Житие протопопа Аввакума, им самим написанное


   Вольный свет на волю дан.

ЗАВЯЗЬ ПЕРВАЯ

I

   Горы, и тучи, и лес дремучий. На ногах цепи, и на руках цепи. От двух цепей – еще одна в два аршина длины: к тачке замком примкнута. Ключ от замка у надзирателя.
   Каторга!
   От темна и до темна колодники с бритыми лбами гоняют тачки – от шурфа до бутары. Золотоносную породу возят. И в дождь, и в зной, и в осеннюю слякоть, и в крещенские морозы. Изо дня в день, из года в год. Звенят и звенят днем и ночью цепи, да колодники обвыклись – не слышат звона. Одна думка: порвать бы цепи да бежать.
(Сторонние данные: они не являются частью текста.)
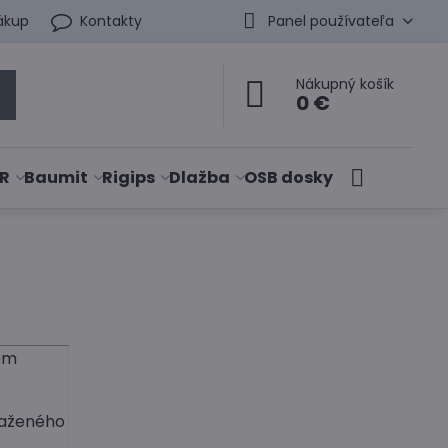
ákup
Kontakty
Panel používateľa
Nákupný košík
0 €
R
Baumit
Rigips
Dlažba
OSB dosky
om
ťaženého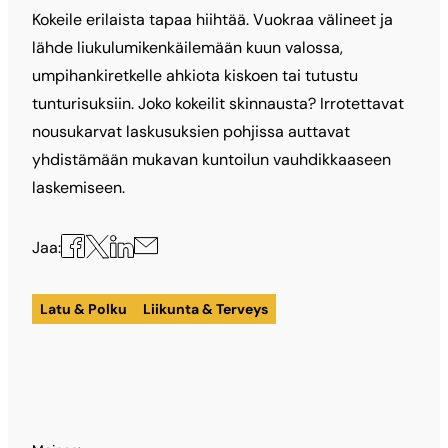
Kokeile erilaista tapaa hiihtää. Vuokraa välineet ja
lähde liukulumikenkäilemään kuun valossa,
umpihankiretkelle ahkiota kiskoen tai tutustu
tunturisuksiin. Joko kokeilit skinnausta? Irrotettavat
nousukarvat laskusuksien pohjissa auttavat
yhdistämään mukavan kuntoilun vauhdikkaaseen
laskemiseen.
Jaa
Jaa
Jaa
Jaa
Jaa:
X:ssä
Facebookissa
LinkedInissä
sähköpostilla
Latu & Polku
Liikunta & Terveys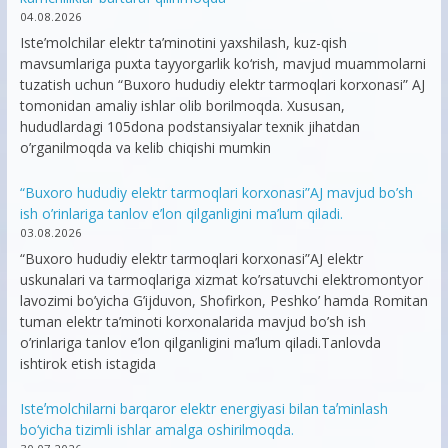
04.08.2026
Iste’molchilar elektr ta’minotini yaxshilash, kuz-qish
mavsumlariga puxta tayyorgarlik ko‘rish, mavjud muammolarni
tuzatish uchun “Buxoro hududiy elektr tarmoqlari korxonasi” AJ
tomonidan amaliy ishlar olib borilmoqda. Xususan,
hududlardagi 105dona podstansiyalar texnik jihatdan
o’rganilmoqda va kelib chiqishi mumkin
“Buxoro hududiy elektr tarmoqlari korxonasi”AJ mavjud bo’sh
ish o’rinlariga tanlov e’lon qilganligini ma’lum qiladi.
03.08.2026
“Buxoro hududiy elektr tarmoqlari korxonasi”AJ elektr
uskunalari va tarmoqlariga xizmat ko’rsatuvchi elektromontyor
lavozimi bo’yicha G’ijduvon, Shofirkon, Peshko’ hamda Romitan
tuman elektr ta’minoti korxonalarida mavjud bo’sh ish
o’rinlariga tanlov e’lon qilganligini ma’lum qiladi.Tanlovda
ishtirok etish istagida
Isteʼmolchilarni barqaror elektr energiyasi bilan taʼminlash
bo‘yicha tizimli ishlar amalga oshirilmoqda.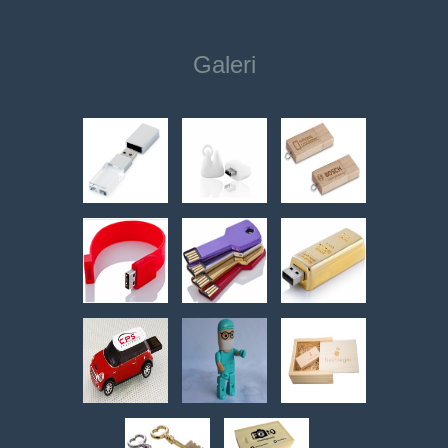
Galeri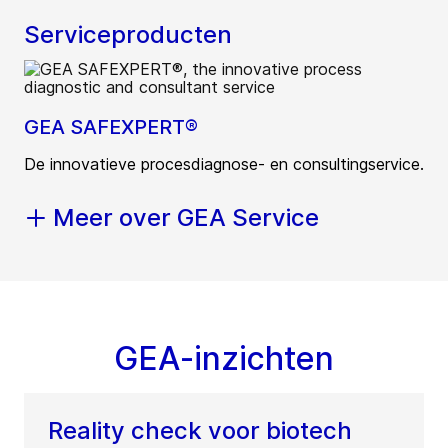
Serviceproducten
GEA SAFEXPERT®
De innovatieve procesdiagnose- en consultingservice.
Meer over GEA Service
GEA-inzichten
Reality check voor biotech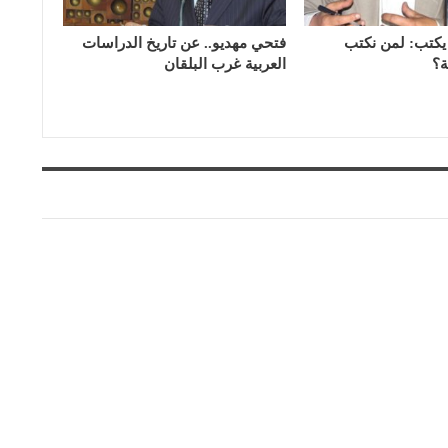
يكتب: لمن نكتب
فتحي مهديو.. عن تاريخ الدراسات
ة؟
العربية غرب البلقان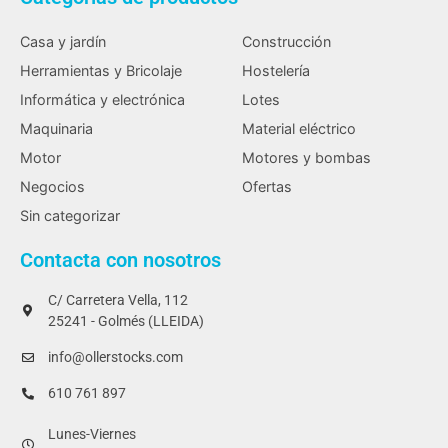
Casa y jardín
Construcción
Herramientas y Bricolaje
Hostelería
Informática y electrónica
Lotes
Maquinaria
Material eléctrico
Motor
Motores y bombas
Negocios
Ofertas
Sin categorizar
Contacta con nosotros
C/ Carretera Vella, 112
25241 - Golmés (LLEIDA)
info@ollerstocks.com
610 761 897
Lunes-Viernes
   Один из колодников, вечный каторжник, трижды клейменный за побеги, давно забывший собственное имя, прихватив с собой напильник, бежал в горы.
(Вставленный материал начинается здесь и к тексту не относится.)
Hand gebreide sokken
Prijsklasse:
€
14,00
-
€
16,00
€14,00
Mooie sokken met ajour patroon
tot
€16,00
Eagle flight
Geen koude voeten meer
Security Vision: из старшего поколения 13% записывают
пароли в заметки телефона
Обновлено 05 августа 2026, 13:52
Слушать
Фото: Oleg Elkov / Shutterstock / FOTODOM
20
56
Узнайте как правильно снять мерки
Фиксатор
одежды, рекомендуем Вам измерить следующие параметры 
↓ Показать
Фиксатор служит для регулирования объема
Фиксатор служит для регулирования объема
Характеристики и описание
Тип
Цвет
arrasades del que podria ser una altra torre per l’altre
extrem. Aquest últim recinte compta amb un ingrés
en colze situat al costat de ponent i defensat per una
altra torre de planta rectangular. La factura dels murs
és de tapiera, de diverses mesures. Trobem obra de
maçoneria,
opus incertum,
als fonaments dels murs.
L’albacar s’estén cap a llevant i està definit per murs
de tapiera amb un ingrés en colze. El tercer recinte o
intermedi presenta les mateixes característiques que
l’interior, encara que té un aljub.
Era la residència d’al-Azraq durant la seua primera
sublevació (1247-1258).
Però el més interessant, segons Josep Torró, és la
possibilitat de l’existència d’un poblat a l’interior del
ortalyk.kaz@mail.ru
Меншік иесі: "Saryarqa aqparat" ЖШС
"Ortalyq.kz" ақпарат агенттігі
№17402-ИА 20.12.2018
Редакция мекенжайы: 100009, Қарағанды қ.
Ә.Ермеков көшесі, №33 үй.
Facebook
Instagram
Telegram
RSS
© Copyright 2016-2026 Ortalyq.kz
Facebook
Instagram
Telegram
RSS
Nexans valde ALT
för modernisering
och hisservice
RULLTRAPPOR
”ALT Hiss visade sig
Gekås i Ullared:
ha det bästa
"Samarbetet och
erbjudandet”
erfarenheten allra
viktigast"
   Немилостивая тайга сомкнулась хвойным обручем – дух занялся: куда уйти? Где найти пристанище, чтоб не угодить в руки стражников и сибирских казаков?
   Стальной напильник одолел железные заклепки на браслетах кандалов, и беглый каторжник осенил себя… ладонью, не троеперстием. Давно так не молился, и будто легче стало.
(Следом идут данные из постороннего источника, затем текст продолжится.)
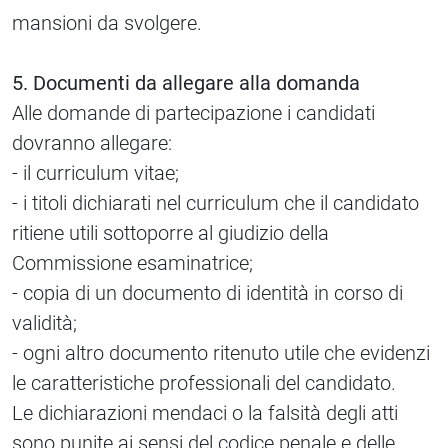
mansioni da svolgere.
5. Documenti da allegare alla domanda
Alle domande di partecipazione i candidati
dovranno allegare:
- il curriculum vitae;
- i titoli dichiarati nel curriculum che il candidato
ritiene utili sottoporre al giudizio della
Commissione esaminatrice;
- copia di un documento di identità in corso di
validità;
- ogni altro documento ritenuto utile che evidenzi
le caratteristiche professionali del candidato.
Le dichiarazioni mendaci o la falsità degli atti
sono punite ai sensi del codice penale e delle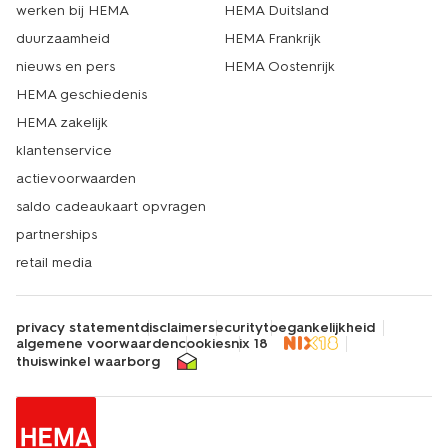
werken bij HEMA
HEMA Duitsland
duurzaamheid
HEMA Frankrijk
nieuws en pers
HEMA Oostenrijk
HEMA geschiedenis
HEMA zakelijk
klantenservice
actievoorwaarden
saldo cadeaukaart opvragen
partnerships
retail media
privacy statement
disclaimer
security
toegankelijkheid
algemene voorwaarden
cookies
nix 18
thuiswinkel waarborg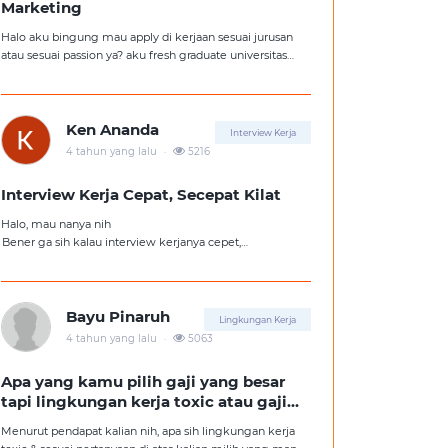
Marketing
Halo aku bingung mau apply di kerjaan sesuai jurusan
atau sesuai passion ya? aku fresh graduate universitas
jurusan hukum, tapi aku lebih suka kerajaan digital
marketing. Ortuku tentu kasi saran biar aku ambil
kerjaan sesuai jurusan.
Ken Ananda
Interview Kerja
.
4 tahun yang lalu
5216
Interview Kerja Cepat, Secepat Kilat
Halo, mau nanya nih
Bener ga sih kalau interview kerjanya cepet,
kemungkinan besar kita ga diterima kerja?
Tolong pencerahannya dong kakak-kakak semua,
soalnya aku fresh graduate, huhu :'(
Bayu Pinaruh
Lingkungan Kerja
.
4 tahun yang lalu
5063
Apa yang kamu pilih gaji yang besar
tapi lingkungan kerja toxic atau gaji
kecil tapi lingkungan kerja yang
Menurut pendapat kalian nih, apa sih lingkungan kerja
nyaman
   Долго шел старик хмурой тайгою, сам не ведая куда. Питался незрелыми ягодами и кореньями, ночи коротал под елями у огня: благо, серные спички прихватил. И чем дальше, тем выше горы, под самое поднебесье. Так он подступил к Белогорью и горько заплакал: не одолеть гольцов с нетающими льдами. Знал: за гольцами вольная монгольская земля!..
   Близок локоть, да не укусишь.
   Потащился вниз по неведомой реке. Отощал нещадно и, выбившись из сил, подошел к Белой Елани.
   Как затравленный волк, глядел на деревню издали, боясь подступиться ближе. На пойменных лугах в прозрачной струистости летнего воздуха мужики косили траву. Возле речки, в тени ракитовых кустов, фыркали лошади, и там же устроен был стан. Виднелись телеги, холщовый полог на кольях, и курился синий, медленно тающий дымок. Беглец подкрался к телегам и, как того не ждал, наткнулся па бабу с грудным ребенком. Вытаращив глаза на лысого, сивобородого оборванца, баба дико взвизгнула, не в силах подняться на ноги и бежать: до того перепугалась.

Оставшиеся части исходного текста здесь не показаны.